From the research of David Mitchell, Ph.D. Immunofluorescent image of a single Chlamydomonas cell stained for flagellar dynein protein IC2 (green) and intraflagellar transport protein IFT46 (red). The IFT protein, required for dynein assembly, is concentrated at basal bodies and in patches along each flagellum, whereas assembled dynein is evenly distributed on the flagella and unassembled dynein is seen in puncta in the cytoplasm.
From the research of Christopher E. Turner, Ph.D. Triple-labeled immunofluorescence image of Normal Rat Kidney cells. Red staining corresponds to the focal adhesion protein paxillin. The actin cytoskeleton is labeled in green and the nuclei are stained blue. Paxillin is a multi-domain adapter protein that provides an important link between the actin cytoskeleton and transmembrane integrin receptors.
From the research of Jean Sanger, Ph.D. Confocal image of a projection of focal planes through a three day-old embryonic zebrafish heart (ventricle V and atrium A) showing the distribution of the forming myofibrils. Nuclei, stained with DAPI are blue. Actin and myosin were stained with fluorescent phalloidin (red) and myosin antibodies (green).
From the research of James S. McCasland, Ph.D. Flattened left hemisphere of GAP-43 wildtype (+/+) mouse cortex immunostained with serotonin transporter (5HT-T). The layer IV thalamocortical afferents show a complete body map: V: visual, A: auditory, a-e: large whiskers, SW: small whiskers, LL: lower lip, FL: forelimb, T: trunk, HL: hindlimb. Reference: PNAS Vol. 96, pp. 9397-9402, August 1999.

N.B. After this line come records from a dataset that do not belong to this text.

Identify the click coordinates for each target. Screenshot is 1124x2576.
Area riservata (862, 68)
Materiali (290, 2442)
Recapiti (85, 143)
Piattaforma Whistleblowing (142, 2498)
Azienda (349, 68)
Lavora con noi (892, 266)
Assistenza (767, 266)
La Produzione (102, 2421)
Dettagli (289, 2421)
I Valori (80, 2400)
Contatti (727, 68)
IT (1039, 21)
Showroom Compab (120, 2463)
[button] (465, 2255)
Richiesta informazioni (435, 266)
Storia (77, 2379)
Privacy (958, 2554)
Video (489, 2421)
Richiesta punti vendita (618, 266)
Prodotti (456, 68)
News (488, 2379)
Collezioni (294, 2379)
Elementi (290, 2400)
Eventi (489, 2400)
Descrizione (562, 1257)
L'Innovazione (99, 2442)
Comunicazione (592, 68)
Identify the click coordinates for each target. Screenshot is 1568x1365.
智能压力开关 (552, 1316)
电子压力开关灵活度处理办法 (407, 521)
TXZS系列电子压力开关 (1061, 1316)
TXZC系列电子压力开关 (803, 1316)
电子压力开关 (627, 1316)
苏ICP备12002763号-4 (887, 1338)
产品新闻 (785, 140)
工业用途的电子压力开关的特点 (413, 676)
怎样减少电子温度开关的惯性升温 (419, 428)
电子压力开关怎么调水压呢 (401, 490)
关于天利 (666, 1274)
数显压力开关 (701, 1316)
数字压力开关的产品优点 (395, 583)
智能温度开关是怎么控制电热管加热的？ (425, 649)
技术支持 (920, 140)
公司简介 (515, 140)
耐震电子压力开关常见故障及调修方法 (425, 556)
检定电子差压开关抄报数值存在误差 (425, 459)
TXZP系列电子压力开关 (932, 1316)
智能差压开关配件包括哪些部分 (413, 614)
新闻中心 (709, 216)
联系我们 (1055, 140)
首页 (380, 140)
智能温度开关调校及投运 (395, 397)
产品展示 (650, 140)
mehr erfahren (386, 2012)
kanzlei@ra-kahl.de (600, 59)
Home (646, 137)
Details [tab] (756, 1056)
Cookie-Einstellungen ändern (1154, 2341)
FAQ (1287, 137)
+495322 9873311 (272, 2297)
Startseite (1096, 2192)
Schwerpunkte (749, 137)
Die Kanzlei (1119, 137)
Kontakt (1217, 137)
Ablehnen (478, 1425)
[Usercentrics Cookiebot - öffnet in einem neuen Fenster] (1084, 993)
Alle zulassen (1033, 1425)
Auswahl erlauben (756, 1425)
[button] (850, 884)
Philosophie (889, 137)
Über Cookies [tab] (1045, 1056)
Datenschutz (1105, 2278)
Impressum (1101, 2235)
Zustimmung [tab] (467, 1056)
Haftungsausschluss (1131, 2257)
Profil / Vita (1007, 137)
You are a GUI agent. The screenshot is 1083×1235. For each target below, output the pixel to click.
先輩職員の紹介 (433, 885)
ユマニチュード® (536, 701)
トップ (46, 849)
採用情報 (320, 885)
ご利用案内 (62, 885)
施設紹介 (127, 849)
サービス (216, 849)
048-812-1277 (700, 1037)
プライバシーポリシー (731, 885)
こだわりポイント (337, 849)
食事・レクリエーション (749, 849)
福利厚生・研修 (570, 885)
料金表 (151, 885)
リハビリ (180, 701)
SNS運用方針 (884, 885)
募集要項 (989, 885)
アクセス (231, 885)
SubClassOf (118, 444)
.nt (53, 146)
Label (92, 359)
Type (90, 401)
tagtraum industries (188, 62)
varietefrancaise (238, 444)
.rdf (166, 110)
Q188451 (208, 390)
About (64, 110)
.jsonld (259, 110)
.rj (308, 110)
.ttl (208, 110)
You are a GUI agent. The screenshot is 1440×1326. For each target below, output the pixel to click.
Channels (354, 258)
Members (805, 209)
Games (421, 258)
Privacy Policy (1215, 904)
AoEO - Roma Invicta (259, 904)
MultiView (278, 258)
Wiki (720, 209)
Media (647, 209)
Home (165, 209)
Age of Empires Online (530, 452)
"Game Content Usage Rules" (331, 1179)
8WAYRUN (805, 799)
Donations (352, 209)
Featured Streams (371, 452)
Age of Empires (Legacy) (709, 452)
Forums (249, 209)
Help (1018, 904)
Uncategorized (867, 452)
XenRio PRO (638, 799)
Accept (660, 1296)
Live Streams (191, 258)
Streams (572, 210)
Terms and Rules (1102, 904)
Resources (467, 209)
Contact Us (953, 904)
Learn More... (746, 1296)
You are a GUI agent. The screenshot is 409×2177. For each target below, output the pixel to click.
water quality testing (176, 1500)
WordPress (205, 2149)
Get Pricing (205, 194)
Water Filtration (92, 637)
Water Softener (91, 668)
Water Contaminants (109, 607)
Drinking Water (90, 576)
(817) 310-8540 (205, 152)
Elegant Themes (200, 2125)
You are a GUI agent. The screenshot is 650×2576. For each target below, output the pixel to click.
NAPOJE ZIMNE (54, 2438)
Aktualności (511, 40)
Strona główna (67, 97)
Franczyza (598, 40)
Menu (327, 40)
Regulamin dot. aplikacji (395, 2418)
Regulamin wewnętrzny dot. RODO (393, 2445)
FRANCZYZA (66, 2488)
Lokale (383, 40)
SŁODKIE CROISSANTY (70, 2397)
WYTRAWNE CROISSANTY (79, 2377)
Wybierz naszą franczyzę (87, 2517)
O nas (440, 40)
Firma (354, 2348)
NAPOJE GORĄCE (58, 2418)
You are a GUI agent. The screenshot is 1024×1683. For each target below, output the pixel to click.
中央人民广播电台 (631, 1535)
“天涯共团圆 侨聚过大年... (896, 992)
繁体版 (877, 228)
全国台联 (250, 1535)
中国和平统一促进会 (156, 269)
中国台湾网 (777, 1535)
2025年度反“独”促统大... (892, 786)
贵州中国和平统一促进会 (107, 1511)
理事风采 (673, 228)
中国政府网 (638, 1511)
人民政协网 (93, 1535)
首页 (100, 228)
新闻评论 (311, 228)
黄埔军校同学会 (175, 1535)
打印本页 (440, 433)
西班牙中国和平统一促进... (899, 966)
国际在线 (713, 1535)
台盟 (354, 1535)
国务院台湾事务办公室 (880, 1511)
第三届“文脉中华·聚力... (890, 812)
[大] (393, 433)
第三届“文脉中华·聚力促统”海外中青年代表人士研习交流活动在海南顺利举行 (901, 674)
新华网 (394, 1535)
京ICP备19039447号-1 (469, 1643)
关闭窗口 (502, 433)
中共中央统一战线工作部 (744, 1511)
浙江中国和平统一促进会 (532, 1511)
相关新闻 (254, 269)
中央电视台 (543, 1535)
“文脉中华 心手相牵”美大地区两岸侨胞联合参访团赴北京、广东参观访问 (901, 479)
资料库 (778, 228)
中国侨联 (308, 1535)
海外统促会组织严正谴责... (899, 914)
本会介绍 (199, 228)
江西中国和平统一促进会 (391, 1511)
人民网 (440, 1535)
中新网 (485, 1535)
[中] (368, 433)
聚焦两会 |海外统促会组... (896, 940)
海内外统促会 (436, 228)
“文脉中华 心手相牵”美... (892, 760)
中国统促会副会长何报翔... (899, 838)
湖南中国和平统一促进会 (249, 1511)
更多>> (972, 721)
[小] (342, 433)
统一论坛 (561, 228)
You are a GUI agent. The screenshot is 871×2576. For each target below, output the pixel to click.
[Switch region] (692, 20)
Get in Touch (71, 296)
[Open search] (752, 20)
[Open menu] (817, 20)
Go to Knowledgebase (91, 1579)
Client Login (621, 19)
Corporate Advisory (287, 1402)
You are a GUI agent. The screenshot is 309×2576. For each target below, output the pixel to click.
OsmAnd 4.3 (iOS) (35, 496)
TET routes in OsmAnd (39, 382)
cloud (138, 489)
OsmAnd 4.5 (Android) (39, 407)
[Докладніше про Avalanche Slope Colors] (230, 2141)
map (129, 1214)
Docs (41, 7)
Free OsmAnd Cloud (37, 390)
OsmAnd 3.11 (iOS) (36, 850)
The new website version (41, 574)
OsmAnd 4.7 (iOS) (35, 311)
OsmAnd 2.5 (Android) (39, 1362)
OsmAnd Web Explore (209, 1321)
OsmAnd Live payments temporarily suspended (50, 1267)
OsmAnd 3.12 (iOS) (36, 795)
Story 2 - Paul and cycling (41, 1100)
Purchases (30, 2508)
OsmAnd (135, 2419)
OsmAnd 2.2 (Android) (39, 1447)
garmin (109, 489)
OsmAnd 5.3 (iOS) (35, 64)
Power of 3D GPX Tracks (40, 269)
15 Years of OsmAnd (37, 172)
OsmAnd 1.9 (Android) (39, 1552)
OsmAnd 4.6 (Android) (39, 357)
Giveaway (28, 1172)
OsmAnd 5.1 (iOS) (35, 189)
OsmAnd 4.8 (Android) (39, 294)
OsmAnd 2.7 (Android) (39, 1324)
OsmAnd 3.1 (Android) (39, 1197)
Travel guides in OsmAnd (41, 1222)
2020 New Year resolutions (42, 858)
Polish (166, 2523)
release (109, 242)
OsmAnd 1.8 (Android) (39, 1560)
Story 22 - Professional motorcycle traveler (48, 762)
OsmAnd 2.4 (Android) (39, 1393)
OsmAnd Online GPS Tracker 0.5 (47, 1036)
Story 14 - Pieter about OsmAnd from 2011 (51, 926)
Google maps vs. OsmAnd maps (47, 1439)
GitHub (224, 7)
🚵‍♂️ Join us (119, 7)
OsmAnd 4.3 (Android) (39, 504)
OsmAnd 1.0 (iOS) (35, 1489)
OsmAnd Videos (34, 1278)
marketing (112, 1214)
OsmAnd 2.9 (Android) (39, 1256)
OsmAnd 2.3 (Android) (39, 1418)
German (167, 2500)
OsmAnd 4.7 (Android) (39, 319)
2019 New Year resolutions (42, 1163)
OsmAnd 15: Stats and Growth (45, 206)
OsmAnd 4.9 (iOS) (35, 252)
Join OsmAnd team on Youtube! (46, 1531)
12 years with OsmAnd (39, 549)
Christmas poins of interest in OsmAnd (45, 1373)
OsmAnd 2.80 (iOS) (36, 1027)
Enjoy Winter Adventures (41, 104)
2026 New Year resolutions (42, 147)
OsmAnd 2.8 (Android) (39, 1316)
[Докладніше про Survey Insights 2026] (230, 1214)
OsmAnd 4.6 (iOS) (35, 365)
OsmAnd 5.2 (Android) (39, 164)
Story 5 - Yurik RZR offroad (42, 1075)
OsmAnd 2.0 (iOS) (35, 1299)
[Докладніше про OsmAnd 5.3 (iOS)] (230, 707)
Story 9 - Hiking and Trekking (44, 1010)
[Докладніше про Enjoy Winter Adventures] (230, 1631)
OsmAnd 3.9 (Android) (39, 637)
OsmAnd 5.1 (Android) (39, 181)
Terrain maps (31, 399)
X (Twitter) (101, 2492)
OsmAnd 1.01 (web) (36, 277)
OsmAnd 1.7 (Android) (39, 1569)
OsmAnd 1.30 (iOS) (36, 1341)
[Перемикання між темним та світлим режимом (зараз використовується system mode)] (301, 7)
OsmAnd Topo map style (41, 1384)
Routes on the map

From the research of David W. Pruyne, Ph.D. Shown is the head of a Caenorhabditis elegans adult worm expressing the formin, FHOD-1, fused to GFP. The fusion protein shows the formin is expressed in the large pharynx within the head, and in the body wall muscles in the form of small puncta near the surface of the worm's body.
From the research of Thomas J. Poole, Ph.D. The dorsal hindlimbs of day 3 (left) and day 3.75 (right)  Japanese quail embryos labeled to show neurites (green) and endothelial cells (red) and viewed by fluorescent confocal microscopy.